To be sure, Starbucks already has its own mobile payment option via its own Starbucks mobile app, but that only works with a Starbucks card. Square opens the door for Starbucks' customers to use both credit and debit cards. Starbucks' investment in Square comes after an earlier investment in Square made by credit card processor Visa.
SEE: Credit, Debit And Charge: Sizing Up The Cards In Your Wallet
Get Ready for the Competition
While Square may now have center stage in the world of mobile payments, the idea of a mobile payment network is getting a big push from technology companies. The potential market space is enormous. Square alone is estimated to process $6 billion worth of transactions in 2012, and the company charges a 2.75% processing fee. Once Square is fully integrated into the Starbucks system, its transaction volume will skyrocket. Starbucks sells over $13 billion worth of food and beverages a year and I would bet most of those sales occur via debit and credit card.
The opportunity here is huge for all parties, which is why it comes as no surprise that giants like Google are working furiously to develop mobile payment networks. Moreover, wherever there is a significant Google presence, you can bet that Microsoft is lurking close by.
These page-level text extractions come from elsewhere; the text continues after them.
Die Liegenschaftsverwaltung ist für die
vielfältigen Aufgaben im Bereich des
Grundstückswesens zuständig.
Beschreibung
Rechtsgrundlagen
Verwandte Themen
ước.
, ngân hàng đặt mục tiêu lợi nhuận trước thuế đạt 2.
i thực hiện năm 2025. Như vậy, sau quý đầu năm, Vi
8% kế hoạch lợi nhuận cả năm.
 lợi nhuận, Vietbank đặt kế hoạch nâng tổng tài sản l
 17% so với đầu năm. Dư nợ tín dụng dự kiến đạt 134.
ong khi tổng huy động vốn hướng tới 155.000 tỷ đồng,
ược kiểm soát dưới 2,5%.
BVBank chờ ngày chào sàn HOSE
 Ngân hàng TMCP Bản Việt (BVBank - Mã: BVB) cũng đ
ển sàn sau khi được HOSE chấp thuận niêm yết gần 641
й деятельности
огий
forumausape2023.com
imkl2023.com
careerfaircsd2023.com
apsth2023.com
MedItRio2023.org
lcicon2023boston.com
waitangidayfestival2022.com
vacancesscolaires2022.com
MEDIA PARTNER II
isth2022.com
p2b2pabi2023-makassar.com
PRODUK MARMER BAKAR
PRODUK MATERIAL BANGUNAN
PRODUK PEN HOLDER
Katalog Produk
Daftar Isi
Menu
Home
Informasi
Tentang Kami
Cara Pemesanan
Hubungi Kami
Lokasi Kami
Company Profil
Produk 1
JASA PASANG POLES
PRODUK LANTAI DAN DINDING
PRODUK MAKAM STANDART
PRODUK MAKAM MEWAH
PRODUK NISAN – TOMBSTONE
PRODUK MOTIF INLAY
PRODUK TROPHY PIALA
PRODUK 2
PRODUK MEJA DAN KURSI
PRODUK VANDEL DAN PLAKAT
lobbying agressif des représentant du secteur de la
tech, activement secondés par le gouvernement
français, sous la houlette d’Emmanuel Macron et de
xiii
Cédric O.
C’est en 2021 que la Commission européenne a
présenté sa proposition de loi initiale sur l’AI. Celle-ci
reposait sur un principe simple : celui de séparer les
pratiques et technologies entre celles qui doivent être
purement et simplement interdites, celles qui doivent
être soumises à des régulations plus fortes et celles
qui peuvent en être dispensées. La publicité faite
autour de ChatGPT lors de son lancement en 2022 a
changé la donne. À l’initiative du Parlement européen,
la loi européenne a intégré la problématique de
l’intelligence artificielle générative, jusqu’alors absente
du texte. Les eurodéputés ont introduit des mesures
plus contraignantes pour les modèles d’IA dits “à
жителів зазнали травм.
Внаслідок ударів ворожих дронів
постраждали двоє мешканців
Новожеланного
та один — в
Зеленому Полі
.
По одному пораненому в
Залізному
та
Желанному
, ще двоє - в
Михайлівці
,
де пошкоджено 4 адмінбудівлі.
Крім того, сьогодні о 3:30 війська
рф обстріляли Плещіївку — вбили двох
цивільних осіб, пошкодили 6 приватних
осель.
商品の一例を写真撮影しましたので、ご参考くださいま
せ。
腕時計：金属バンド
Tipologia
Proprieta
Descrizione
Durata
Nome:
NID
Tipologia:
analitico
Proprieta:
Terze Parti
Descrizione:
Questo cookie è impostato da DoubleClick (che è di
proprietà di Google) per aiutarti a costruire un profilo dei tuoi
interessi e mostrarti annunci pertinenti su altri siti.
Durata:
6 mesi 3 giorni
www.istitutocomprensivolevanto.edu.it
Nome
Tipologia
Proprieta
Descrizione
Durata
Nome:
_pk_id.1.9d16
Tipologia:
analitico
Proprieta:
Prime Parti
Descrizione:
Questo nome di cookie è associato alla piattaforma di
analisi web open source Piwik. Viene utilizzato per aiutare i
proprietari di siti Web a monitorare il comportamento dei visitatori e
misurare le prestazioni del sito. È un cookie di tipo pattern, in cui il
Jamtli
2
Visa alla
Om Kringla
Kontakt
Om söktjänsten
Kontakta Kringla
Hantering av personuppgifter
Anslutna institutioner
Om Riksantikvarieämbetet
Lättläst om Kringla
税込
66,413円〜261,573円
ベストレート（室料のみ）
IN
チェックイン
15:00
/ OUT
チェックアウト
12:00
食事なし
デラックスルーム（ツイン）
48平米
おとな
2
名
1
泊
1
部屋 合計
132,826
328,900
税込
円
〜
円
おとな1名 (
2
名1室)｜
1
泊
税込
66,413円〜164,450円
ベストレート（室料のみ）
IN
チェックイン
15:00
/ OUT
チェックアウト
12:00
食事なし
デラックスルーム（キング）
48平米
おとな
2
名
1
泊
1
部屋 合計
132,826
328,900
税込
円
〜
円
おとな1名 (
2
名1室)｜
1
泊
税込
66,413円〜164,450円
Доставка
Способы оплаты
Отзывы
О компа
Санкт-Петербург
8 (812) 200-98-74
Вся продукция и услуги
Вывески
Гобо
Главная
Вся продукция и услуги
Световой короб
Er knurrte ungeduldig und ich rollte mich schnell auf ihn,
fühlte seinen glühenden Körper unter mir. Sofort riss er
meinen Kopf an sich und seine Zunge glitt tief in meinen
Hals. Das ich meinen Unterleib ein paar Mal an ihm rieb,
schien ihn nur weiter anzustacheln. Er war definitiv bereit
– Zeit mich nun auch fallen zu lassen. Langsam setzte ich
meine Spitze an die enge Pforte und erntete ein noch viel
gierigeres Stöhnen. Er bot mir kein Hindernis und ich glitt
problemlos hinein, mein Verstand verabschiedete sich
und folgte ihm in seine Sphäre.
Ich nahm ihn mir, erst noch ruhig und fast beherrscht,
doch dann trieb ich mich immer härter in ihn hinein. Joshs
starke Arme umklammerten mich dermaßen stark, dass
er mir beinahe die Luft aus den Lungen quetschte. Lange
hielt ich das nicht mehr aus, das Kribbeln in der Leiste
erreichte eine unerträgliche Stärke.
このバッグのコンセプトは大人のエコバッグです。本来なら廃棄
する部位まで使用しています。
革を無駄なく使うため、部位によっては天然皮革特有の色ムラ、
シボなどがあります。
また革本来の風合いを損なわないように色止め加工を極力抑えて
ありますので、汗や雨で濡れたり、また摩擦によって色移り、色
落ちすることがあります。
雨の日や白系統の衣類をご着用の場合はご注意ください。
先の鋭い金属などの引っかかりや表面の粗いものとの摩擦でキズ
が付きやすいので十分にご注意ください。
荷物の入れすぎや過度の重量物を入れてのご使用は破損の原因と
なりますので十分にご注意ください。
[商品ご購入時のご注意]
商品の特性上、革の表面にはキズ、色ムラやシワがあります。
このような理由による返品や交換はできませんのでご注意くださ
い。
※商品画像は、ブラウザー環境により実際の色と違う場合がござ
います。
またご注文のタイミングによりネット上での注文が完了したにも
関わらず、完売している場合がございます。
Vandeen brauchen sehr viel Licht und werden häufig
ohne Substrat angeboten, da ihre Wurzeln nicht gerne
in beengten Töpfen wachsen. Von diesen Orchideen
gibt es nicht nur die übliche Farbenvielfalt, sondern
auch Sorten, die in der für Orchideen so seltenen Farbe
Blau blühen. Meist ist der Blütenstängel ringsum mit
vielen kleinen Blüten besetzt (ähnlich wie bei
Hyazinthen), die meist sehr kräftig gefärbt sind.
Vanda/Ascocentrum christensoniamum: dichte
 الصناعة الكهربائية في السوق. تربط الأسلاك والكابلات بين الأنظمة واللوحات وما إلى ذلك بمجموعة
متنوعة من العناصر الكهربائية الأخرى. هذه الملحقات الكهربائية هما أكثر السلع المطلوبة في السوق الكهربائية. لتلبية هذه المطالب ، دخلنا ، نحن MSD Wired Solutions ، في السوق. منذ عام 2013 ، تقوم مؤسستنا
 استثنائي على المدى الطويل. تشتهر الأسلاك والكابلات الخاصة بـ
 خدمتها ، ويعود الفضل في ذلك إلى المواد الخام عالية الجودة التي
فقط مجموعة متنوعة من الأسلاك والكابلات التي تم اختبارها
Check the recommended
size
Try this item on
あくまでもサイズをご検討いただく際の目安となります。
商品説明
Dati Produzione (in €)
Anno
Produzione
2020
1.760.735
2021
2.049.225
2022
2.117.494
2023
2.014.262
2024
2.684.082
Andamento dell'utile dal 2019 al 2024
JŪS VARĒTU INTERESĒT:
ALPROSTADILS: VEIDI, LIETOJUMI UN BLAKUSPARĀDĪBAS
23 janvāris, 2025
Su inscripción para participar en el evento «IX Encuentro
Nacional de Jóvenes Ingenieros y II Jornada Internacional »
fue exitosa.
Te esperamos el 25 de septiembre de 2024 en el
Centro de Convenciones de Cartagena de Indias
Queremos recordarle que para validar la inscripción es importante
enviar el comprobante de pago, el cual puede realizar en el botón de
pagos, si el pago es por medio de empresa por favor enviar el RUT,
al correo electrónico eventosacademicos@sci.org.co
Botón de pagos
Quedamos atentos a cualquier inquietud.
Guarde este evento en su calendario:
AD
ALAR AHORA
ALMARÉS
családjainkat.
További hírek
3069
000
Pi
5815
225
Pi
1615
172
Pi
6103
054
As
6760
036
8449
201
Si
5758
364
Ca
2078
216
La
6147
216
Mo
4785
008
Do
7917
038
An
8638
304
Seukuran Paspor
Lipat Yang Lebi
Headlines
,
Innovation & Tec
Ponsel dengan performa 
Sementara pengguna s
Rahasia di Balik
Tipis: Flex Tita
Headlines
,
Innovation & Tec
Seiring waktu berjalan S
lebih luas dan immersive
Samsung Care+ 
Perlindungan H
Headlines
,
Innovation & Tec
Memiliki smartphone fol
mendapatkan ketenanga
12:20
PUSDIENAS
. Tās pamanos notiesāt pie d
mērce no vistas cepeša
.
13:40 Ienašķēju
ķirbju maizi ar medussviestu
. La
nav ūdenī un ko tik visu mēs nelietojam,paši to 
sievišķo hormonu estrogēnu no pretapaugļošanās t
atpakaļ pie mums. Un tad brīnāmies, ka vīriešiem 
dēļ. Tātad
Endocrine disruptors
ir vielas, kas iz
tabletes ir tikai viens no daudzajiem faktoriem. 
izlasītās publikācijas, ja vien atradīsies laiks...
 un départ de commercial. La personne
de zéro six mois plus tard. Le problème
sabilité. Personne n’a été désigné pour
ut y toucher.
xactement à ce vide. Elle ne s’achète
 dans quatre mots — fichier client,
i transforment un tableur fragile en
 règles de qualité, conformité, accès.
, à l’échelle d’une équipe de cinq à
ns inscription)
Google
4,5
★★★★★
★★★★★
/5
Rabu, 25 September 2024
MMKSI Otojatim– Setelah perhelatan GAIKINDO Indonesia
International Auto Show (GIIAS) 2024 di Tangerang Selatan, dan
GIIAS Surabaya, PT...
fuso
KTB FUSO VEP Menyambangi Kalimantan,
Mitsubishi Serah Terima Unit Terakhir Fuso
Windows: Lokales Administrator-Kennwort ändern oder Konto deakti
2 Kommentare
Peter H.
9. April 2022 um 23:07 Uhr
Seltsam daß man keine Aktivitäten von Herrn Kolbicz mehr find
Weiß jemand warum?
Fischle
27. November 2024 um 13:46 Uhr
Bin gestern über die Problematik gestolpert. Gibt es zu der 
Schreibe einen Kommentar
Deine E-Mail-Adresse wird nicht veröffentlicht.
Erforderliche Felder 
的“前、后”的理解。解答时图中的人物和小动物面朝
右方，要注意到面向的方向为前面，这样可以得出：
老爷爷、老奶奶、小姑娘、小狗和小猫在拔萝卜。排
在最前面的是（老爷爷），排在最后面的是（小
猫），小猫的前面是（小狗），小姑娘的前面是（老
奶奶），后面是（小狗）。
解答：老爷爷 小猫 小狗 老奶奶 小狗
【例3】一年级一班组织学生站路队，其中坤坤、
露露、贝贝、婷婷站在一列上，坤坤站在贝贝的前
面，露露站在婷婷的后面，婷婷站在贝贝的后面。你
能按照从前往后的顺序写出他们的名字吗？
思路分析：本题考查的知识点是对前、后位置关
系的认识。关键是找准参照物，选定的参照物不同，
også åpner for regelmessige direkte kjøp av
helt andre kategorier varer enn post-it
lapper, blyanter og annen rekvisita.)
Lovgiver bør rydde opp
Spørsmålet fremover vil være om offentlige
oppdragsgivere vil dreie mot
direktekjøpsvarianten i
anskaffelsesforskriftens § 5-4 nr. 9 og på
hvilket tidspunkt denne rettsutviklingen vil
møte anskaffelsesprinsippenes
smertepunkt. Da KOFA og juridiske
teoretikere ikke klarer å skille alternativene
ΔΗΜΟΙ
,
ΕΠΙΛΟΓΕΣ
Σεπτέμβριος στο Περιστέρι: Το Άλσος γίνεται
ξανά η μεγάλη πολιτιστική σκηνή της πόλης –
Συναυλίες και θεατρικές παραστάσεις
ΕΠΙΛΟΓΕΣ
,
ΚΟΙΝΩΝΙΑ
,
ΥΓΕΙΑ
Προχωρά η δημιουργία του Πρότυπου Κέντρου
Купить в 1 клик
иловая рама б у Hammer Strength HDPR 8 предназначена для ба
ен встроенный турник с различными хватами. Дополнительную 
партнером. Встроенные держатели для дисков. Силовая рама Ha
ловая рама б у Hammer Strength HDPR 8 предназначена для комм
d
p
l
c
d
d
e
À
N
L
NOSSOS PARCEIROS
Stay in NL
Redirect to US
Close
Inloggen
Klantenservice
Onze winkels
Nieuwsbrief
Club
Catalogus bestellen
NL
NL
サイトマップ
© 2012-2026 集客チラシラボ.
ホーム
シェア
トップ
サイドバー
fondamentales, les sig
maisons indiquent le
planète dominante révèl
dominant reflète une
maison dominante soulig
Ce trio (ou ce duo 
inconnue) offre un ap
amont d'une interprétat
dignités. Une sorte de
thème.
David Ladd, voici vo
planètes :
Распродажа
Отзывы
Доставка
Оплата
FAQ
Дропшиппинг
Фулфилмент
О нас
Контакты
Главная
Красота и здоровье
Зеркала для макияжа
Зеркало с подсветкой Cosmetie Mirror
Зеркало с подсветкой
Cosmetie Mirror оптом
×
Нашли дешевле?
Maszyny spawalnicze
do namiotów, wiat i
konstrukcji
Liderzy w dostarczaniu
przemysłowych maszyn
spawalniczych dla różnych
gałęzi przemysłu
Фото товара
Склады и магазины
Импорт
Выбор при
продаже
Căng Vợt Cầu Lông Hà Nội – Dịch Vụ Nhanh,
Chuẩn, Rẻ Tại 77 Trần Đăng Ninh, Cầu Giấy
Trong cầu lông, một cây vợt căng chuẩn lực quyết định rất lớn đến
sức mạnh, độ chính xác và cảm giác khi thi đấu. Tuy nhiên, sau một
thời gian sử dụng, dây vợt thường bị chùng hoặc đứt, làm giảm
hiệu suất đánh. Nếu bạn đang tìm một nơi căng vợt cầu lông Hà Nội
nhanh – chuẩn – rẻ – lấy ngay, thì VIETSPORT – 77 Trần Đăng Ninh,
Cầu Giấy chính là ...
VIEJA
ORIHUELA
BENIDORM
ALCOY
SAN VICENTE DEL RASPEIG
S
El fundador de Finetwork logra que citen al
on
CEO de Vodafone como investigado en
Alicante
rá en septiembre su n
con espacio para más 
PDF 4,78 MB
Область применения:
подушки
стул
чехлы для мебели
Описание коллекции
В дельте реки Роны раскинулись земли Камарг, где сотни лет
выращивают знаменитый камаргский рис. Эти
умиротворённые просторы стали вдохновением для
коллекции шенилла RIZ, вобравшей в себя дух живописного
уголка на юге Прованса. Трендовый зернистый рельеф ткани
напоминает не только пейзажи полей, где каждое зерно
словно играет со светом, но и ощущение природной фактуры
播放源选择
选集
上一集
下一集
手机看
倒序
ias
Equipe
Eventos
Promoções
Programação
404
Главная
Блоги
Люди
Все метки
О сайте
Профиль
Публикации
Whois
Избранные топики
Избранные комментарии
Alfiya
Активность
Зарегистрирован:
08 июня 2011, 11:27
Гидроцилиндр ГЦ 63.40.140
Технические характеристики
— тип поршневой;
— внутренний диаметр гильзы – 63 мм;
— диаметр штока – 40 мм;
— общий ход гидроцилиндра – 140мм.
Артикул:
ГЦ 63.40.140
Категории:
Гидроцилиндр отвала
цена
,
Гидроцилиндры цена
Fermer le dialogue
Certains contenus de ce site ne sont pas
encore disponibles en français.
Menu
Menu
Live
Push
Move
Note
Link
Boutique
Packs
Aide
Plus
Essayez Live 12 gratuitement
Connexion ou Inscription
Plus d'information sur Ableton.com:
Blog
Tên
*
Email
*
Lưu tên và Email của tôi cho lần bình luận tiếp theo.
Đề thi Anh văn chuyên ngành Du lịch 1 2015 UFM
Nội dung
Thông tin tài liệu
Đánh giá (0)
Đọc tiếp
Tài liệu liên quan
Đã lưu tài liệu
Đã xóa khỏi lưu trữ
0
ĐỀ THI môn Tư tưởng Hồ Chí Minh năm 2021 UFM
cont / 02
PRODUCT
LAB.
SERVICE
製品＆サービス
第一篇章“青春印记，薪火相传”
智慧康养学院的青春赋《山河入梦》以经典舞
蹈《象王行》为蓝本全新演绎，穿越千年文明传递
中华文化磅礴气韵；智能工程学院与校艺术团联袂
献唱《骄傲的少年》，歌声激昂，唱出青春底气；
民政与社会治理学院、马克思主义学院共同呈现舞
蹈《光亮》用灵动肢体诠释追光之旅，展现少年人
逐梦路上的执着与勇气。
Even eBay, which owns PayPal, is working on a mobile payment platform that will allow its buyers and sellers to have an even more pleasant buying and selling experience.
With more everyday activities being performed over the Internet, cash is becoming a less relevant source of payment. Just consider online retailing giant Amazon, which now sells virtually everything under the sun online. Last year, Amazon sold nearly $50 billion worth of goods, most of which were paid for via credit. Knowing Amazon's propensity to spend money on growing and developing its infrastructure, you can bet that Amazon CEO Jeff Bezos and company is paying very close attention to this mobile payment race.
SEE: Shopping Online: Convenience, Bargains And A Few Scams
The Bottom Line
This partnership between Starbucks and Square will likely spur more interest in the mobile payment space. Smartphones are becoming as indispensable as wallets. The natural progression is for the phone to become a payment mechanism. Now the race is on and Square currently has the pole position. However, tech companies are sitting on billions in excess cash, looking for the next growth channel. We may all be using our phones to make payments sooner than anticipated.